For the older end of the cohort, now aged roughly 21 to 24, the Covid-19 pandemic struck during high-stakes assessment, post-16 transitions and the launch of adulthood. Cancelled exams, uneven assessment arrangements and uncertainty over progression into further or higher education, apprenticeships or work created a wider 'sorting shock': affecting credentials, confidence and routes into adult life. For those entering university or the labour market, restrictions also limited early work experience, internships, workplace exposure, independent living and the social networks that normally help young people build momentum.

Across both groups, the pandemic was not just a disruption to schooling, but to young people’s whole lives. It limited the friendships, routines, informal support and first experiences of independence that normally help teenagers and young adults build confidence. For some, that loss of connection and stability is likely to have left lasting marks on mental health, motivation and readiness for work or further study.

A tough labour market for young people

Young people are usually hit hardest when the labour market weakens. But the gap is now especially stark: youth unemployment is nearly three times the overall rate, wider than when NEETs were last high on the political agenda in the early 2010s.
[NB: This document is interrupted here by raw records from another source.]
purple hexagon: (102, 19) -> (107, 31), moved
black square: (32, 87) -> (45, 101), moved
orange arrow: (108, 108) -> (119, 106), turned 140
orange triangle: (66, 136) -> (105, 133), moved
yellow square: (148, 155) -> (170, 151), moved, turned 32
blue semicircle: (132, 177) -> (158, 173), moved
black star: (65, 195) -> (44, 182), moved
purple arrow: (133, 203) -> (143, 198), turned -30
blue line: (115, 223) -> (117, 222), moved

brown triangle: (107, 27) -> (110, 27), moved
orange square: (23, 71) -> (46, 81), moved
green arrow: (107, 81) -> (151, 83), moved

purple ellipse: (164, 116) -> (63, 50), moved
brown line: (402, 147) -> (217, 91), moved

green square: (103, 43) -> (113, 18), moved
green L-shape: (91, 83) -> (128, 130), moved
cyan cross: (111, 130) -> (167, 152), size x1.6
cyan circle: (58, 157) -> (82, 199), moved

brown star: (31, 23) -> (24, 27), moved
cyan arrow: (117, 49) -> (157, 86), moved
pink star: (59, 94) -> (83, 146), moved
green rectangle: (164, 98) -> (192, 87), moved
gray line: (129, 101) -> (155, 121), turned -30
Figure 2: Youth unemployment is nearly three times the overall rate

Ratio between 18-24 rate of unemployment and the general rate of unemployment
 Source: IPPR analysis of ONS

We also find recent falls in vacancies have hit the sectors young people often rely on for their first jobs — retail, hospitality and accommodation — as households have been forced to cut back during the cost-of-living crisis. 

But this is not only a cyclical problem. The sectors young people rely on for entry-level work are also being reshaped by technology. AI could reduce junior roles in particular, because many early-career tasks are more routine and less dependent on the judgement that comes with experience.
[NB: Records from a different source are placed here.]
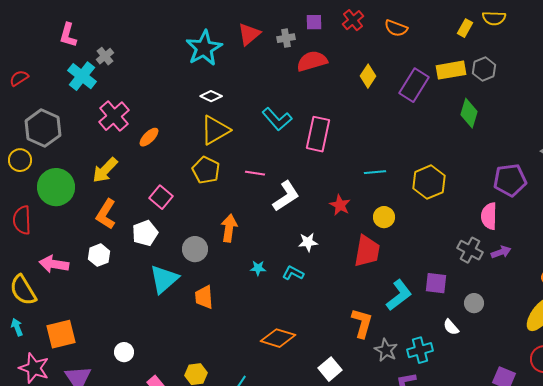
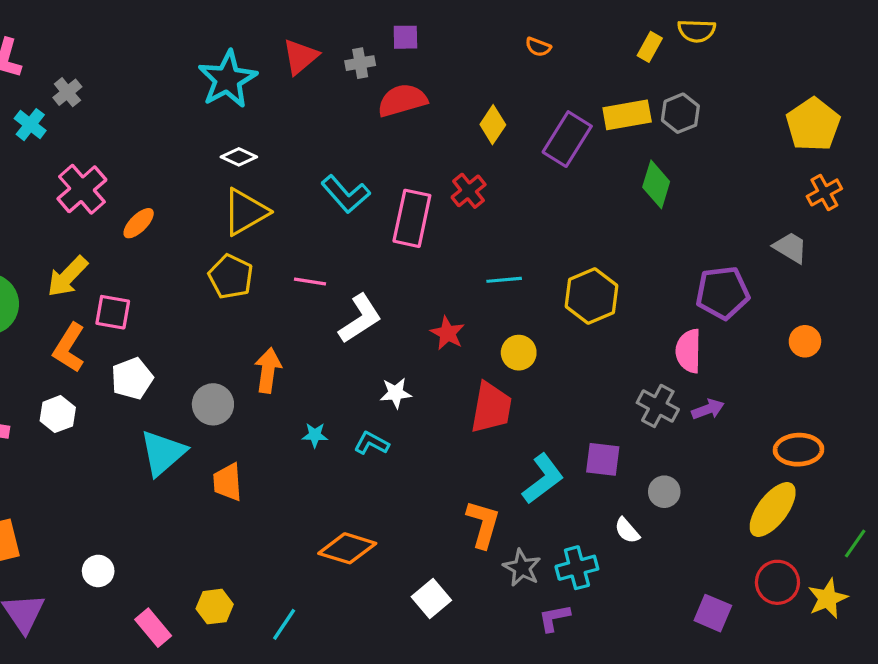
red cross: (353, 20) -> (469, 191), moved
orange semicircle: (396, 28) -> (538, 47), size x0.7
cyan cross: (82, 76) -> (30, 125), size x0.7
pink square: (161, 197) -> (113, 312), moved, turned -30

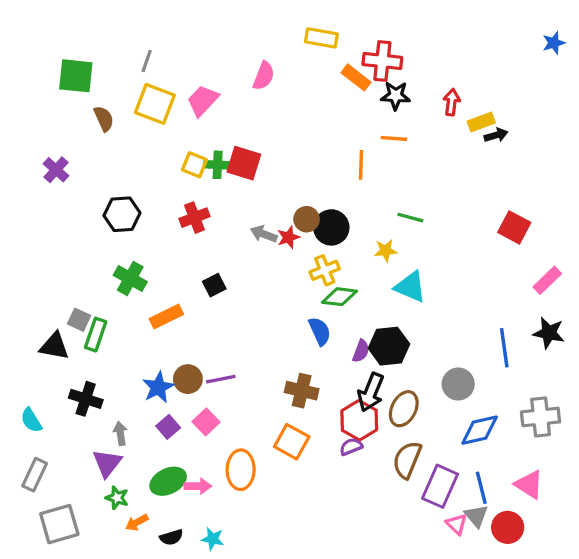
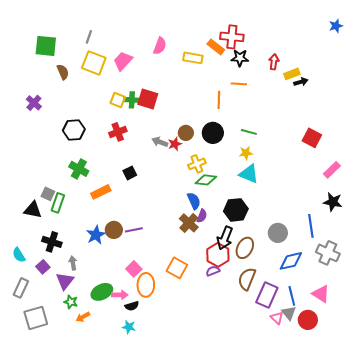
yellow rectangle: (321, 38) -> (193, 58), moved
black circle: (331, 227) -> (213, 133), moved
yellow star: (386, 251) -> (246, 153), moved
blue line: (504, 348) -> (311, 226), moved
purple semicircle: (361, 351) -> (202, 216), moved
brown cross: (302, 391) -> (189, 223), moved, turned 30
gray cross: (541, 417) -> (328, 253), turned 30
pink square: (206, 422) -> (134, 269), moved
purple square: (168, 427) -> (43, 267), moved
black semicircle: (171, 537) -> (132, 306), moved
Hiring itself has also become more automated. Young people are often rejected en masse, with little human contact and few chances for feedback. Long forms, online tests and pre-recorded video interviews can be especially hard for those with low confidence, poor mental health or neurodivergence. As one participant put it, the process can feel arbitrary and exhausting: 

It's almost obscene… no matter what you do or how many jobs you go for, it is pure chance that you will get through.

Conclusion

Taking action is now urgent. Young people are not doomed, but nor should they be expected to overcome, through resilience alone, challenges they did not create. The task for policy is to repair the routes into adulthood that have become too fragile for too many – replacing systems that deepen disengagement with support that helps young people find their place in society.
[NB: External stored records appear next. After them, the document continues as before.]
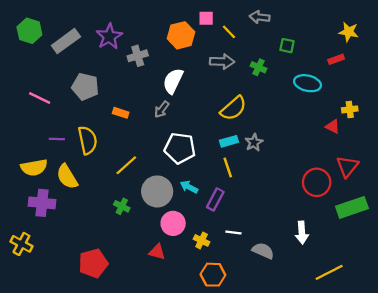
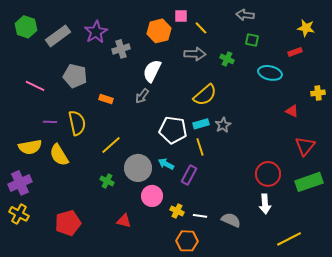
gray arrow: (260, 17) -> (245, 15), moved
yellow cross: (350, 109) -> (318, 93), moved
white pentagon: (180, 148) -> (173, 130), moved
red circle: (317, 182) -> (268, 174), moved
purple cross: (42, 203) -> (20, 183), moved, turned -30
white line: (233, 233) -> (200, 216), moved
red triangle: (157, 252) -> (124, 221), moved
red pentagon: (93, 263) -> (68, 223), moved

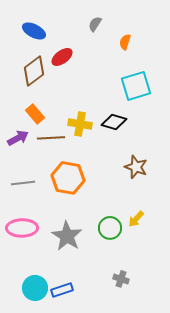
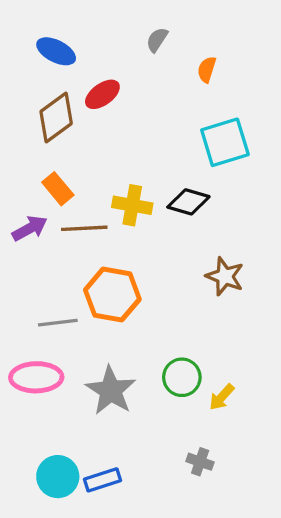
gray line: (23, 183) -> (58, 323), moved
yellow arrow: (136, 219) -> (222, 397), moved

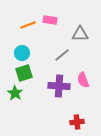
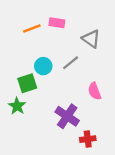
gray triangle: (80, 34) -> (91, 39), turned 36
cyan circle: (22, 53) -> (43, 66), moved
purple cross: (59, 86) -> (67, 116), moved, turned 30

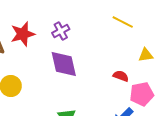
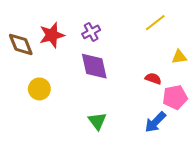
yellow line: (123, 22) -> (155, 23), turned -65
The Milburn Review is an important opportunity to meet the scale of this challenge. It should not settle for small tweaks to employment support, but set out a serious plan to rebuild the support around young people, prevent long periods of drift outside education or work, and create credible pathways into good jobs, training and independence. That will require a willingness to confront where existing systems are failing young people - and to remake them so they genuinely support participation, and enable young people to realise their talent and potential.

This blog was published in partnership with the Youth Future Foundation and Reed in Partnership.